Many European countries have established targets for 2020 for reducing greenhouse gas emissions, for increasing the use of renewable energy or for reducing energy consumption.
The European Union has set several targets for 2020:
- an overall target to reduce greenhouse gas emissions by 20% as compared to 1990 emissions;
- a subtarget to reduce emissions in the 11'000 biggest industrial and power installations through an EU wide Emissions Trading Scheme, by 21% as compared to 2005 emissions;
- a subtarget to reduce emissions in the sectors not covered by the ETS, by 10% as compared to 2005 emissions (Effort Sharing Decision). This subtarget is divided into national binding targets for each Member States, spanning from -20% for the richest countries and +20% (so allowing increasing emissions) for the poorest countries;
- a target to increase the amount of energy produced from renewables sources to 20% of all energy consumed. This target is divided into binding targets for all Member States;
- a target to reduce energy consumption by 20% as compared to projected consumption. This target is not divided amongst Member States.

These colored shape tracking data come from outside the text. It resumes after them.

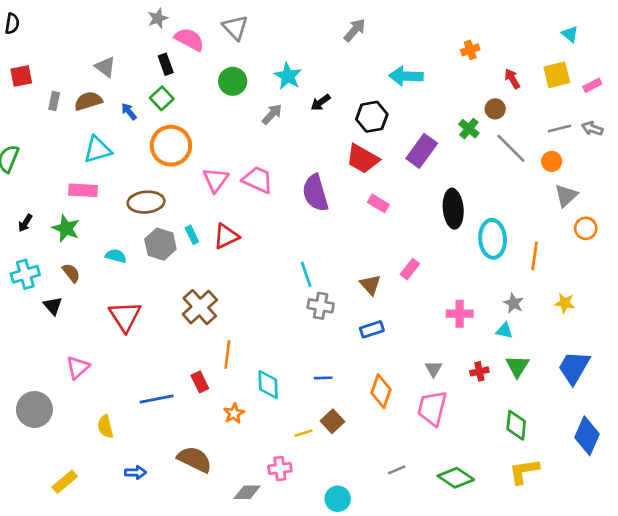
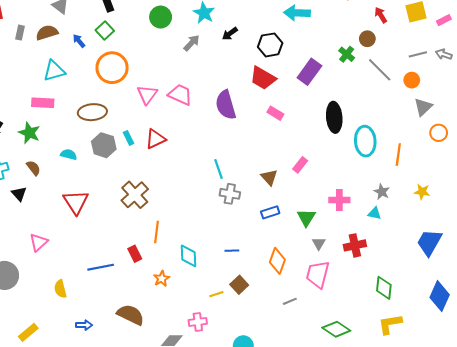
green triangle: (517, 366) -> (306, 218), moved
red cross: (479, 371) -> (355, 245), size x1.5
gray line: (397, 470) -> (290, 301), moved

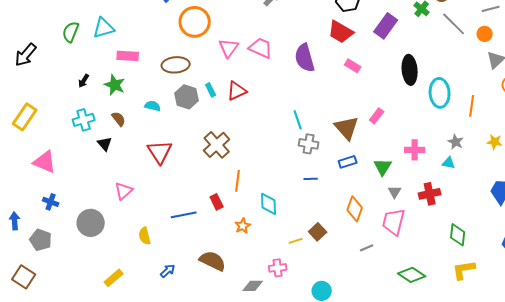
cyan triangle: (54, 71) -> (104, 28), moved
brown triangle: (269, 177) -> (347, 128), size x1.5
blue line: (232, 251) -> (311, 179), moved
blue arrow: (84, 325) -> (168, 271), turned -42

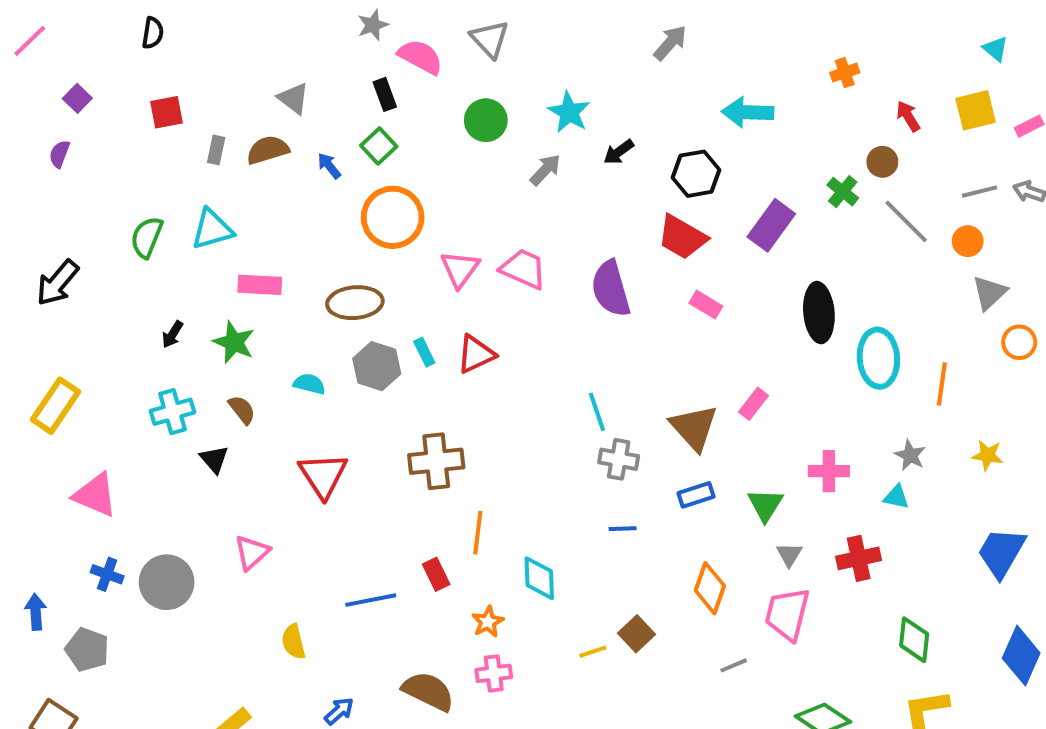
brown cross: (217, 145) -> (436, 461), turned 36
gray circle: (91, 223) -> (167, 582), moved
pink cross: (278, 268) -> (494, 673), moved

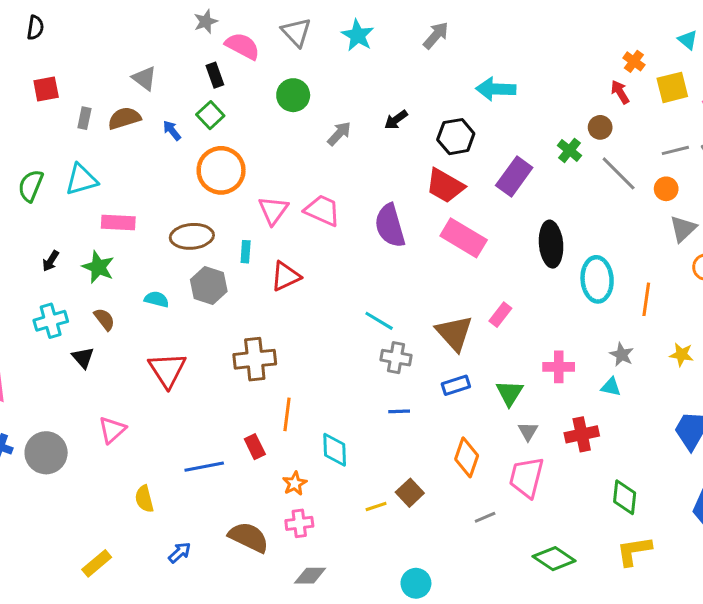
orange cross: (845, 73) -> (634, 61), moved, turned -35
cyan star: (569, 112) -> (358, 35), moved
pink rectangle: (706, 305) -> (464, 238), size x1.8
cyan rectangle: (424, 352) -> (246, 252), moved, turned 30
cyan line: (597, 412) -> (379, 321), turned -40

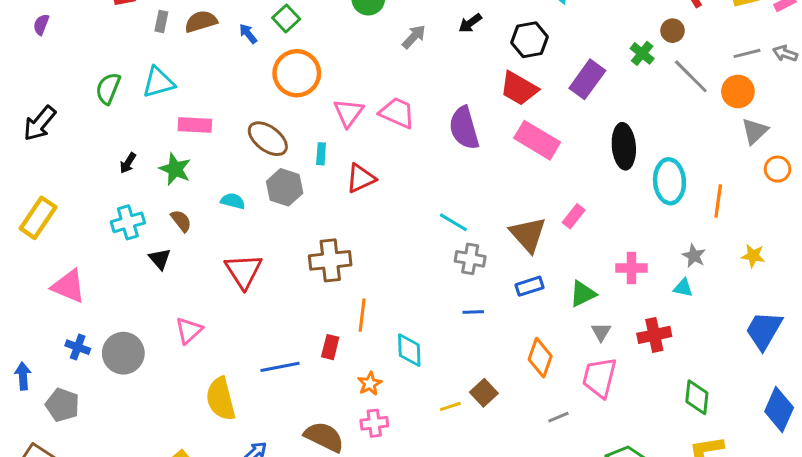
orange circle: (666, 189) -> (738, 91), size x1.4
brown ellipse: (192, 236) -> (268, 139), turned 42
green triangle: (510, 393) -> (583, 294), turned 32
red rectangle: (255, 447) -> (330, 347), turned 40
yellow semicircle: (144, 499) -> (221, 399), size x1.6

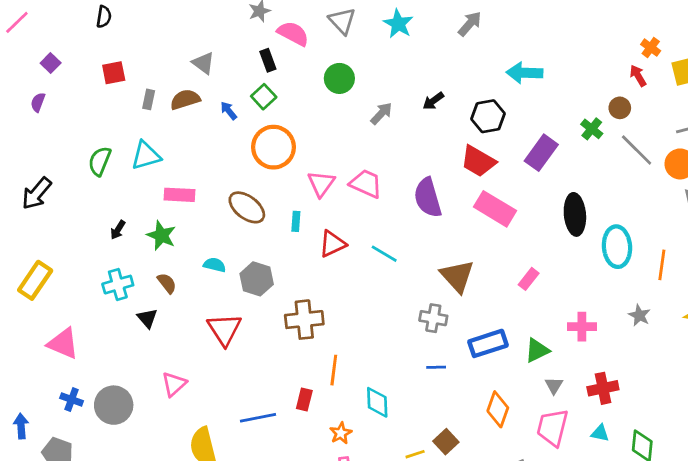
gray hexagon: (285, 187) -> (257, 279), moved
cyan line: (453, 222) -> (384, 254), moved
brown triangle: (528, 234) -> (457, 276), moved
blue rectangle: (530, 286) -> (488, 343), size x1.5
cyan triangle: (683, 288) -> (600, 433), moved

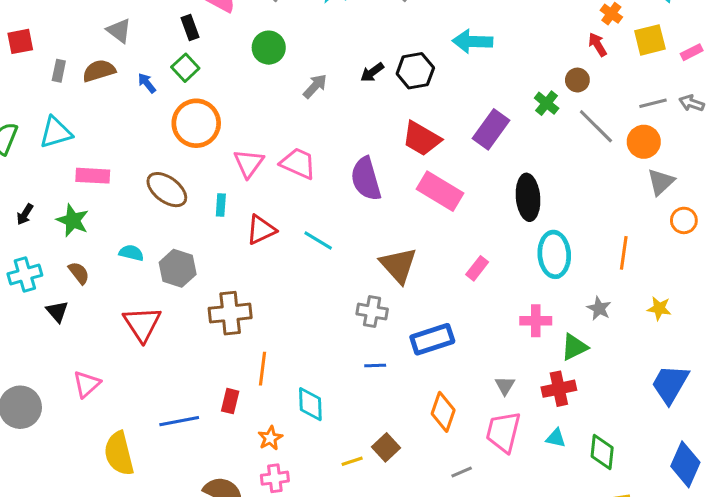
black hexagon: (488, 116) -> (415, 71), moved
cyan ellipse: (617, 247) -> (554, 254), moved
green triangle: (537, 350) -> (574, 347), moved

Overall, the EU is on track to achieve its targets and in particular to largely overshoot its greenhouse gas emission reduction target. Nevertheless several EU Member States are not on track to achieve their national targets for non-ETS emissions. The same can be said for efforts to achieve the binding renewables and non binding efficiency targets. The European Environment Agency in its 2014 progress report states:
- 24 EU countries are on track to meet their GHG targets (all except Austria, Belgium, Ireland and Luxembourg);
- 20 EU countries are on track to achieve their renewable energy targets (all except Denmark, France, Ireland, Luxembourg, the Netherlands, Portugal, Spain and the United Kingdom);
- 20 EU countries are on track to achieve their energy efficiency targets (all except Belgium, Estonia, France, Germany, Malta, the Netherlands, Poland and Sweden);
The overachievement of the greenhouse gas target, and in particular of the Emissions Trading Scheme target is posing many problems in terms of the collapse of the price of carbon as well as of reducing the level of ambition of the 2030 Climate and Energy Targets.